(Stored items)

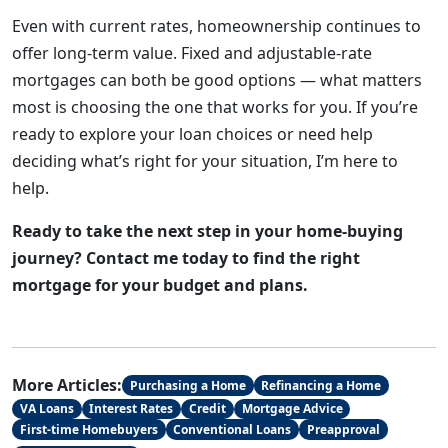
Even with current rates, homeownership continues to
offer long-term value. Fixed and adjustable-rate
mortgages can both be good options — what matters
most is choosing the one that works for you. If you’re
ready to explore your loan choices or need help
deciding what’s right for your situation, I’m here to
help.
Ready to take the next step in your home-buying
journey? Contact me today to find the right
mortgage for your budget and plans.
More Articles:
Purchasing a Home
Refinancing a Home
VA Loans
Interest Rates
Credit
Mortgage Advice
First-time Homebuyers
Conventional Loans
Preapproval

EXERCISE BRIEF =>
What comes back should match the records exactly, minus any pictures.

OUTPUT FOR THIS TASK =>
Even with current rates, homeownership continues to
offer long-term value. Fixed and adjustable-rate
mortgages can both be good options — what matters
most is choosing the one that works for you. If you’re
ready to explore your loan choices or need help
deciding what’s right for your situation, I’m here to
help.
Ready to take the next step in your home-buying
journey? Contact me today to find the right
mortgage for your budget and plans.
More Articles:
Purchasing a Home
Refinancing a Home
VA Loans
Interest Rates
Credit
Mortgage Advice
First-time Homebuyers
Conventional Loans
Preapproval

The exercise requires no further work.